- _YOUR GOAL_:
The string "besser" may appear in lines of the entries below. Report how many lines hold it, with only the number.
---------- SOURCE DATA
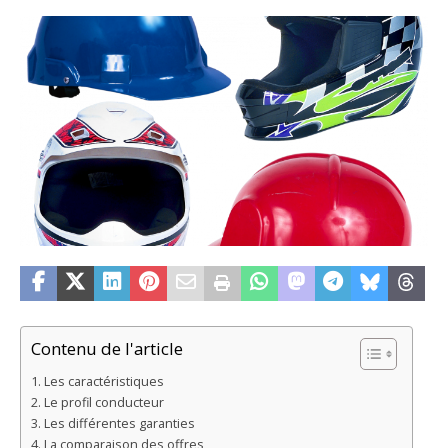
Contenu de l'article
Les caractéristiques
Le profil conducteur
Les différentes garanties
La comparaison des offres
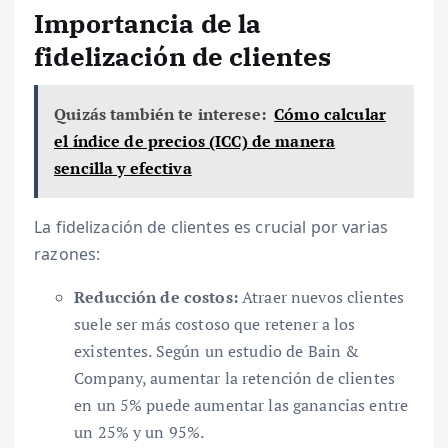
Importancia de la
fidelización de clientes
Quizás también te interese:
Cómo calcular
el índice de precios (ICC) de manera
sencilla y efectiva
La fidelización de clientes es crucial por varias
razones:
Reducción de costos:
Atraer nuevos clientes
suele ser más costoso que retener a los
existentes. Según un estudio de Bain &
Company, aumentar la retención de clientes
en un 5% puede aumentar las ganancias entre
un 25% y un 95%.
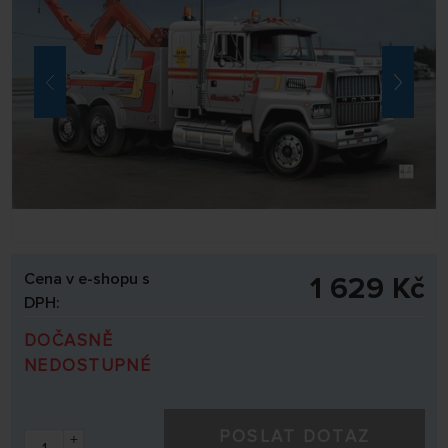
Cena v e-shopu s
1 629 Kč
DPH:
DOČASNĚ
NEDOSTUPNÉ
POSLAT DOTAZ
+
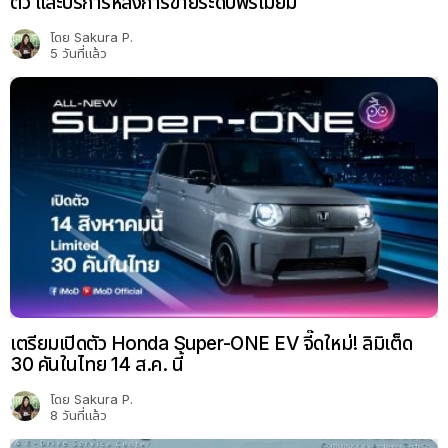
ตัว และบริการหลังการขายระดับพรีเมียม
โดย
Sakura P.
5 วันที่แล้ว
เตรียมเปิดตัว Honda Super-ONE EV จี๊ดใหม่! ลิมิเต็ด
30 คันในไทย 14 ส.ค. นี้
โดย
Sakura P.
8 วันที่แล้ว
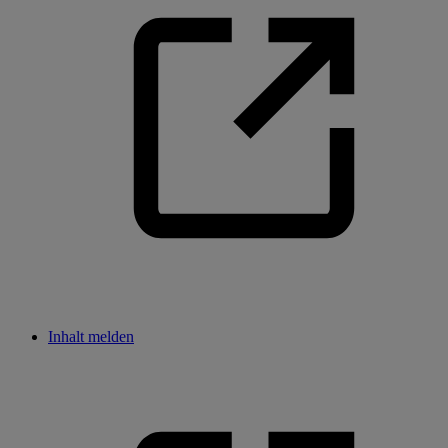
Inhalt melden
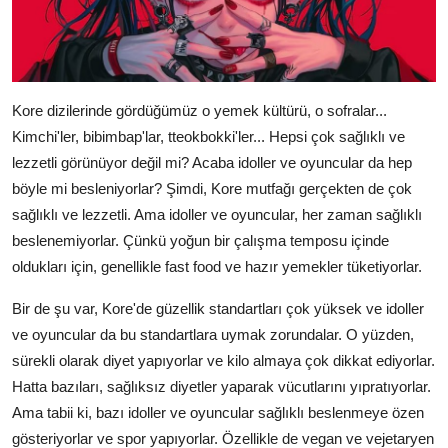
Kore dizilerinde gördüğümüz o yemek kültürü, o sofralar...
Kimchi'ler, bibimbap'lar, tteokbokki'ler... Hepsi çok sağlıklı ve
lezzetli görünüyor değil mi? Acaba idoller ve oyuncular da hep
böyle mi besleniyorlar? Şimdi, Kore mutfağı gerçekten de çok
sağlıklı ve lezzetli. Ama idoller ve oyuncular, her zaman sağlıklı
beslenemiyorlar. Çünkü yoğun bir çalışma temposu içinde
oldukları için, genellikle fast food ve hazır yemekler tüketiyorlar.
Bir de şu var, Kore'de güzellik standartları çok yüksek ve idoller
ve oyuncular da bu standartlara uymak zorundalar. O yüzden,
sürekli olarak diyet yapıyorlar ve kilo almaya çok dikkat ediyorlar.
Hatta bazıları, sağlıksız diyetler yaparak vücutlarını yıpratıyorlar.
Ama tabii ki, bazı idoller ve oyuncular sağlıklı beslenmeye özen
gösteriyorlar ve spor yapıyorlar. Özellikle de vegan ve vejetaryen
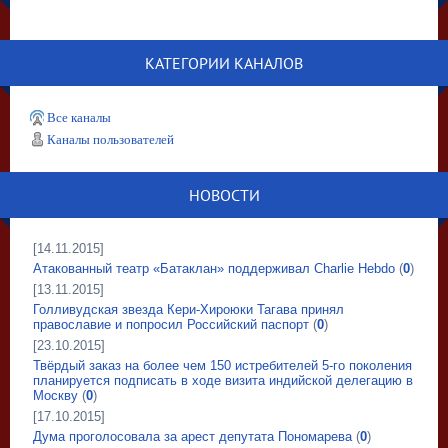
КАТЕГОРИИ КАНАЛОВ
Все каналы
Каналы пользователей
НОВОСТИ
[14.11.2015]
Атакованный театр «Батаклан» поддерживал Charlie Hebdo
(
0
)
[13.11.2015]
Голливудская звезда Кери-Хироюки Тагава принял
православие и попросил Российский паспорт
(
0
)
[23.10.2015]
Твёрдый заказ на более чем 150 истребителей 5-го поколения
планируется подписать в ходе визита индийской делегацию в
Москву
(
0
)
[17.10.2015]
Дума проголосовала за арест депутата Пономарева
(
0
)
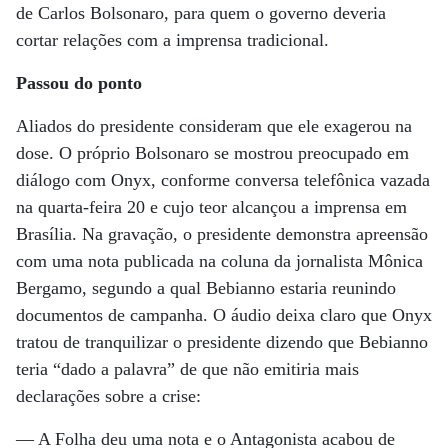
de Carlos Bolsonaro, para quem o governo deveria
cortar relações com a imprensa tradicional.
Passou do ponto
Aliados do presidente consideram que ele exagerou na
dose. O próprio Bolsonaro se mostrou preocupado em
diálogo com Onyx, conforme conversa telefônica vazada
na quarta-feira 20 e cujo teor alcançou a imprensa em
Brasília. Na gravação, o presidente demonstra apreensão
com uma nota publicada na coluna da jornalista Mônica
Bergamo, segundo a qual Bebianno estaria reunindo
documentos de campanha. O áudio deixa claro que Onyx
tratou de tranquilizar o presidente dizendo que Bebianno
teria “dado a palavra” de que não emitiria mais
declarações sobre a crise:
— A Folha deu uma nota e o Antagonista acabou de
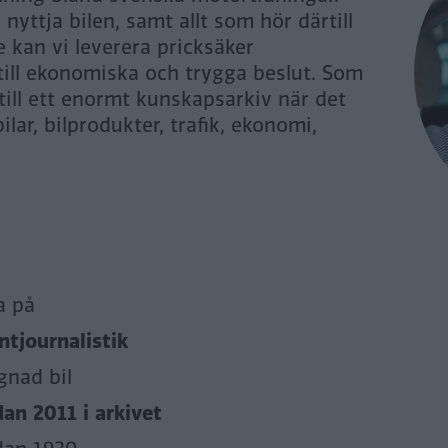
yttja bilen, samt allt som hör därtill
 kan vi leverera pricksäker
 till ekonomiska och trygga beslut. Som
 till ett enormt kunskapsarkiv när det
ilar, bilprodukter, trafik, ekonomi,
a på
tjournalistik
gnad bil
dan 2011 i arkivet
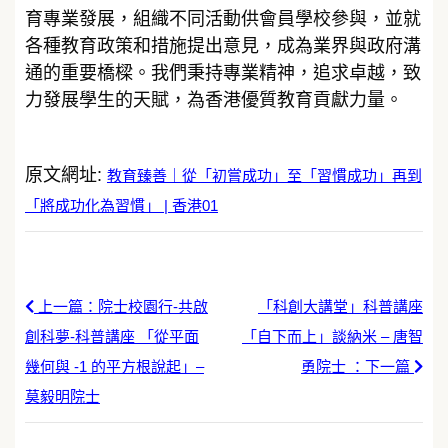
育專業發展，組織不同活動供會員學校參與，並就
各種教育政策和措施提出意見，成為業界與政府溝
通的重要橋樑。我們秉持專業精神，追求卓越，致
力發展學生的天賦，為香港優質教育貢獻力量。
原文網址:
教育臻善｜從「初嘗成功」至「習慣成功」再到
「將成功化為習慣」 | 香港01
上一篇：院士校園行-共啟
「科創大講堂」科普講座
創科夢-科普講座 「從平面
「自下而上」談納米 – 唐智
幾何與 -1 的平方根說起」–
勇院士 ：下一篇
莫毅明院士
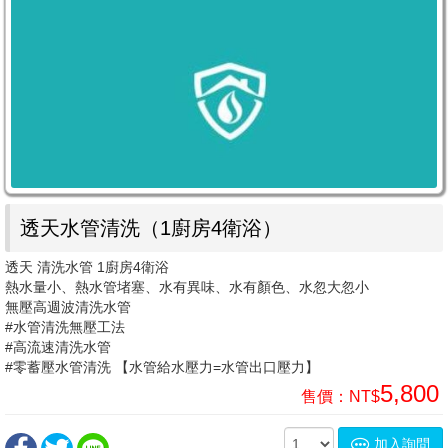
透天水管清洗（1廚房4衛浴）
透天 清洗水管 1廚房4衛浴
熱水量小、熱水管堵塞、水有異味、水有顏色、水忽大忽小
無壓高週波清洗水管
#水管清洗無壓工法
#高流速清洗水管
#零蓄壓水管清洗 【水管給水壓力=水管出口壓力】
5,800
售價：
NT$
加入詢問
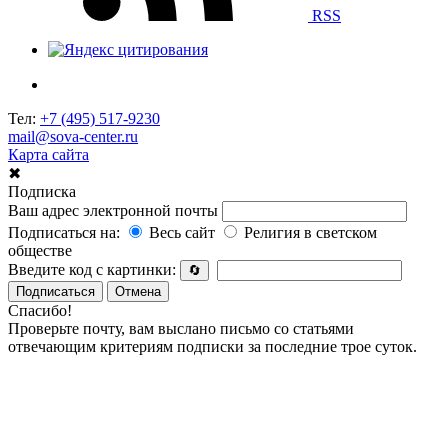
RSS
Тел:
+7 (495) 517-9230
mail@sova-center.ru
Карта сайта
✖
Подписка
Ваш адрес электронной почты
Подписаться на:
Весь сайт
Религия в светском
обществе
Введите код с картинки:
🔄
Подписаться
Отмена
Спасибо!
Проверьте почту, вам выслано письмо со статьями
отвечающим критериям подписки за последние трое суток.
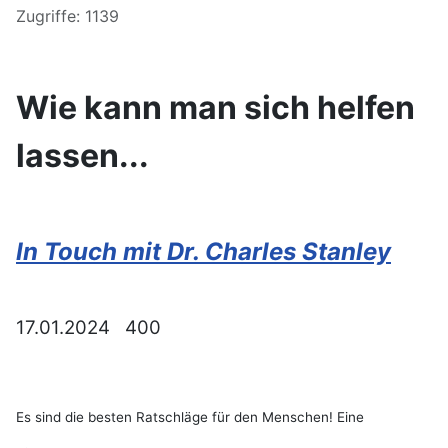
Zugriffe: 1139
Wie kann man sich helfen
lassen...
In Touch mit Dr. Charles Stanley
17.01.2024 400
Es sind die besten Ratschläge für den Menschen! Eine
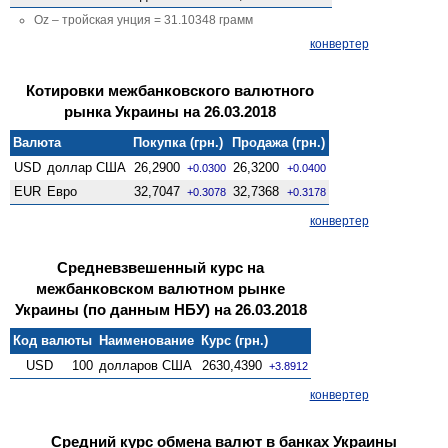
Oz – тройская унция = 31.10348 грамм
конвертер
Котировки межбанковского валютного
рынка Украины на 26.03.2018
Валюта
Покупка (грн.)
Продажа (грн.)
USD
доллар США
26,2900
26,3200
+0.0300
+0.0400
EUR
Евро
32,7047
32,7368
+0.3078
+0.3178
конвертер
Средневзвешенный курс на
межбанковском валютном рынке
Украины (по данным НБУ) на 26.03.2018
Код валюты
Наименование
Курс (грн.)
USD
100
долларов США
2630,4390
+3.8912
конвертер
Средний курс обмена валют в банках Украины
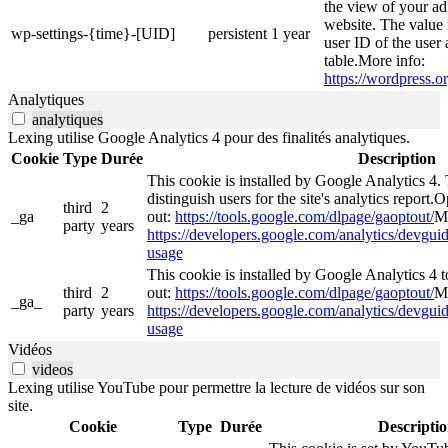
the view of your ad
website. The value 
wp-settings-{time}-[UID]
persistent
1 year
user ID of the user 
table.More info:
https://wordpress.or
Analytiques
analytiques
Lexing utilise Google Analytics 4 pour des finalités analytiques.
Cookie
Type
Durée
Description
This cookie is installed by Google Analytics 4. 
distinguish users for the site's analytics report.O
third
2
_ga
out:
https://tools.google.com/dlpage/gaoptout/
Mo
party
years
https://developers.google.com/analytics/devguide
usage
This cookie is installed by Google Analytics 4 to
third
2
out:
https://tools.google.com/dlpage/gaoptout/
Mo
_ga_
party
years
https://developers.google.com/analytics/devguide
usage
Vidéos
videos
Lexing utilise YouTube pour permettre la lecture de vidéos sur son
site.
Cookie
Type
Durée
Descripti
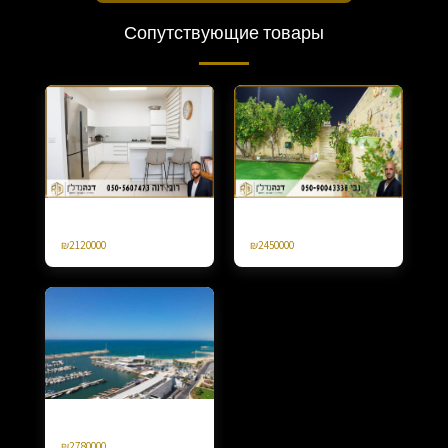
Сопутствующие товары
Апартаменты Gan 4 Hed на улице
Продается таунхаус в Неве-
Эмек Изреель Агамим
Деликим, 4 комнаты.
₪
2120000
₪
2450000
Продается 4 комнаты Марина
Ашкелон Яффе Ноф
₪
2780000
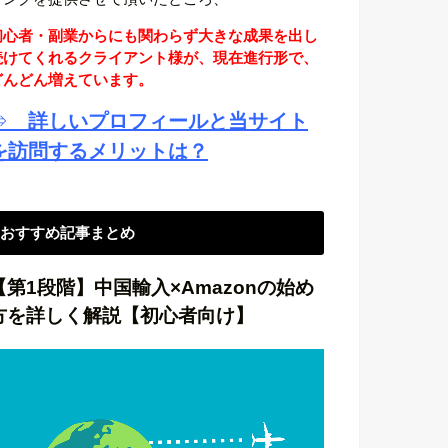
初心者・副業からにも関わらず大きな成果を出し
続けてくれるクライアント様が、現在進行形で、
どんどん増えています。
⇒
詳しいプロフィールと当サイト
を訪問するメリットは？
おすすめ記事まとめ
【第1段階】中国輸入×Amazonの始め
方を詳しく解説【初心者向け】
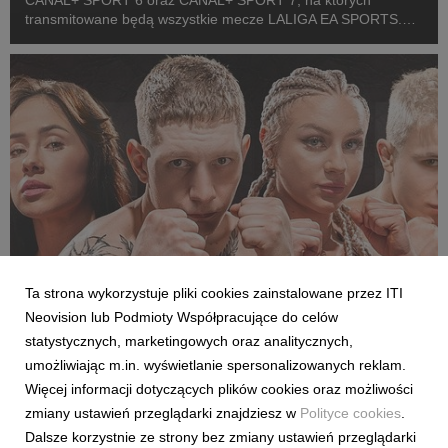
CANAL+ SPORT 6 oraz CANAL+ SPORT 7, na których
transmitowane będą wszystkie mecze LALIGA EA SPORTS.
Rozpoczęcie emisji obu anten planowane jest przed startem
pierwszej kolejki sezonu 2026/27 ligi hiszpańskiej, po formaln...
Ta strona wykorzystuje pliki cookies zainstalowane przez ITI
SPORT
Neovision lub Podmioty Współpracujące do celów
Pełne walki półfinałowe „Projekt Fighter” już
statystycznych, marketingowych oraz analitycznych,
w serwisie streamingowym CANAL+
umożliwiając m.in. wyświetlanie spersonalizowanych reklam.
29 July 2026
Więcej informacji dotyczących plików cookies oraz możliwości
W serwisie streamingowym CANAL+ opublikowano dodatkowy,
zmiany ustawień przeglądarki znajdziesz w
Polityce cookies
.
bonusowy odcinek programu „Projekt Fighter”. Odpowiadając
Dalsze korzystnie ze strony bez zmiany ustawień przeglądarki
na oczekiwania fanów MMA, CANAL+ udostępnił pełny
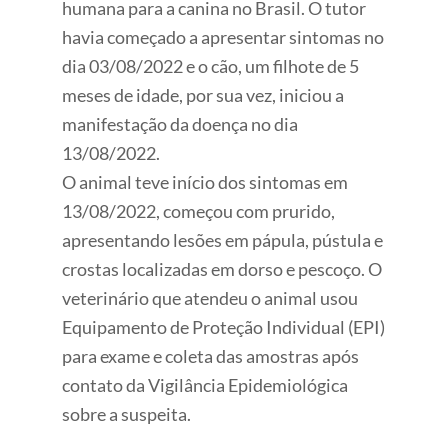
humana para a canina no Brasil. O tutor
havia começado a apresentar sintomas no
dia 03/08/2022 e o cão, um filhote de 5
meses de idade, por sua vez, iniciou a
manifestação da doença no dia
13/08/2022.
O animal teve início dos sintomas em
13/08/2022, começou com prurido,
apresentando lesões em pápula, pústula e
crostas localizadas em dorso e pescoço. O
veterinário que atendeu o animal usou
Equipamento de Proteção Individual (EPI)
para exame e coleta das amostras após
contato da Vigilância Epidemiológica
sobre a suspeita.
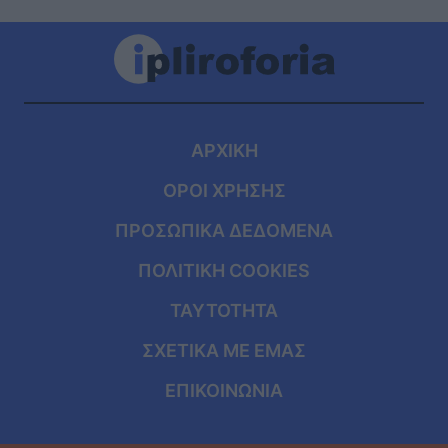
ΑΡΧΙΚΗ
ΟΡΟΙ ΧΡΗΣΗΣ
ΠΡΟΣΩΠΙΚΑ ΔΕΔΟΜΕΝΑ
ΠΟΛΙΤΙΚΗ COOKIES
ΤΑΥΤΟΤΗΤΑ
ΣΧΕΤΙΚΑ ΜΕ ΕΜΑΣ
ΕΠΙΚΟΙΝΩΝΙΑ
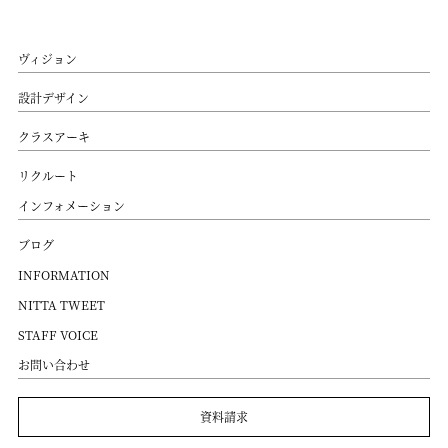
ヴィジョン
設計デザイン
クラスアーキ
リクルート
インフォメーション
ブログ
INFORMATION
NITTA TWEET
STAFF VOICE
お問い合わせ
資料請求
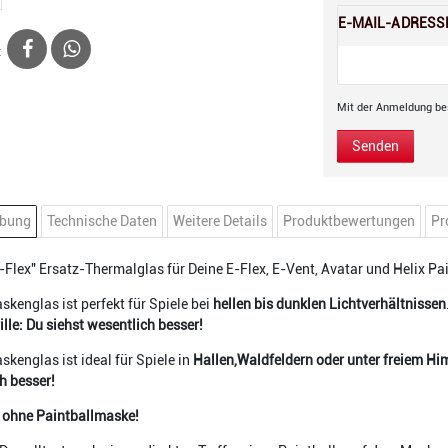
E-MAIL-ADRESS
:
Mit der Anmeldung bes
Senden
ibung
Technische Daten
Weitere Details
Produktbewertungen
Pr
-Flex" Ersatz-Thermalglas für Deine E-Flex, E-Vent, Avatar und Helix Pai
skenglas ist perfekt für Spiele bei
hellen bis dunklen Lichtverhältnissen
lle: Du siehst wesentlich besser!
skenglas ist ideal für Spiele in
Hallen,Waldfeldern oder unter freiem H
h besser!
 ohne Paintballmaske!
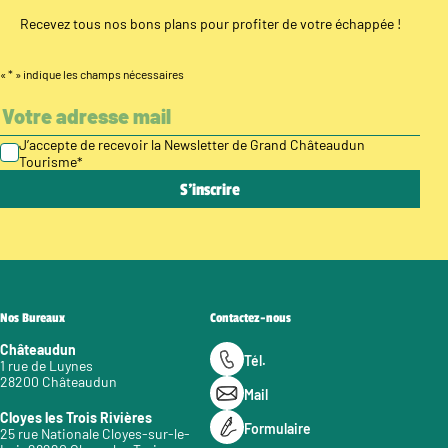
Recevez tous nos bons plans pour profiter de votre échappée !
«
*
» indique les champs nécessaires
J’accepte de recevoir la Newsletter de Grand Châteaudun
Tourisme
*
Nos Bureaux
Contactez-nous
Châteaudun
Tél.
1 rue de Luynes
28200 Châteaudun
Mail
Cloyes les Trois Rivières
Formulaire
25 rue Nationale Cloyes-sur-le-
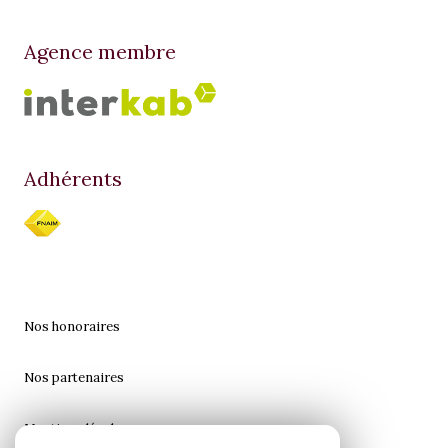
Agence membre
Adhérents
Nos honoraires
Nos partenaires
Mentions légales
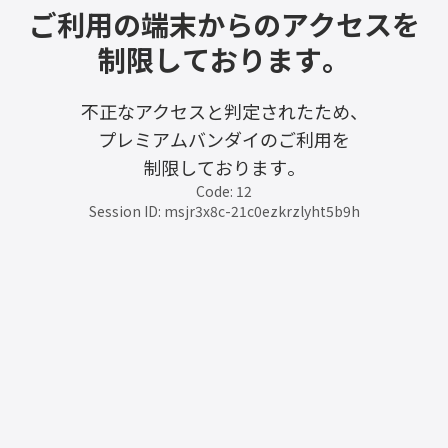
ご利用の端末からのアクセスを
制限しております。
不正なアクセスと判定されたため、
プレミアムバンダイのご利用を
制限しております。
Code: 12
Session ID: msjr3x8c-21c0ezkrzlyht5b9h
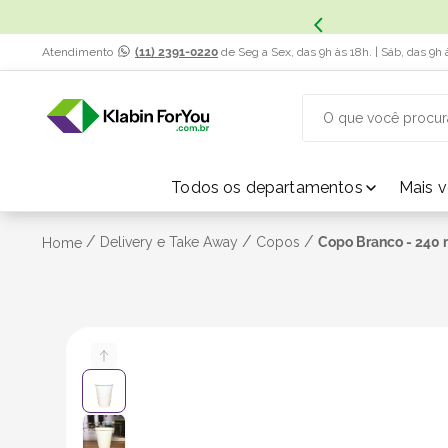
x. Saiba Mais.
Atendimento
(11) 2391-0220
de Seg a Sex, das 9h às 18h. | Sáb, das 9h 
O que você procur
TERMOS MAIS BUSCADOS
Todos os departamentos
Mais 
1
º
caixa papelão
/
/
/
Delivery e Take Away
Copos
Copo Branco - 240 
Home
2
º
caixa
3
º
caixa sedex
4
º
bebida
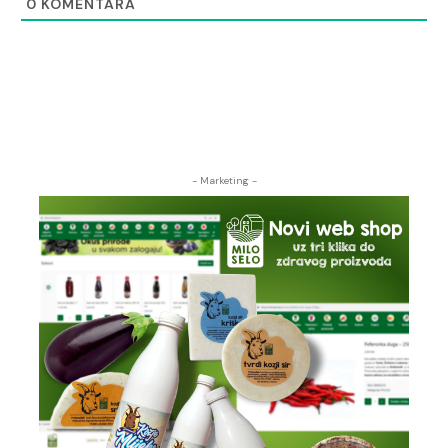
0
KOMENTARA
- Marketing -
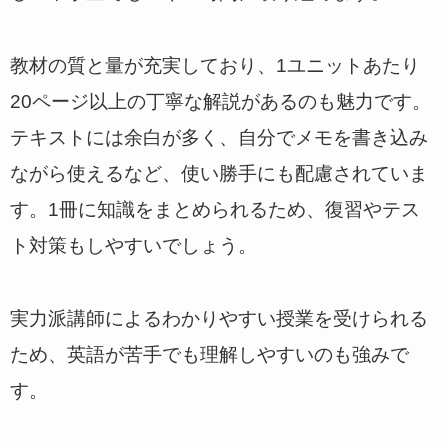
教材の質と量が充実しており、1ユニットあたり
20ページ以上の丁寧な解説があるのも魅力です。
テキストには余白が多く、自分でメモを書き込み
ながら使えるなど、使い勝手にも配慮されていま
す。1冊に知識をまとめられるため、復習やテス
ト対策もしやすいでしょう。
実力派講師によるわかりやすい授業を受けられる
ため、英語が苦手でも理解しやすいのも強みで
す。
--------------------
- _OUTPUT_:
2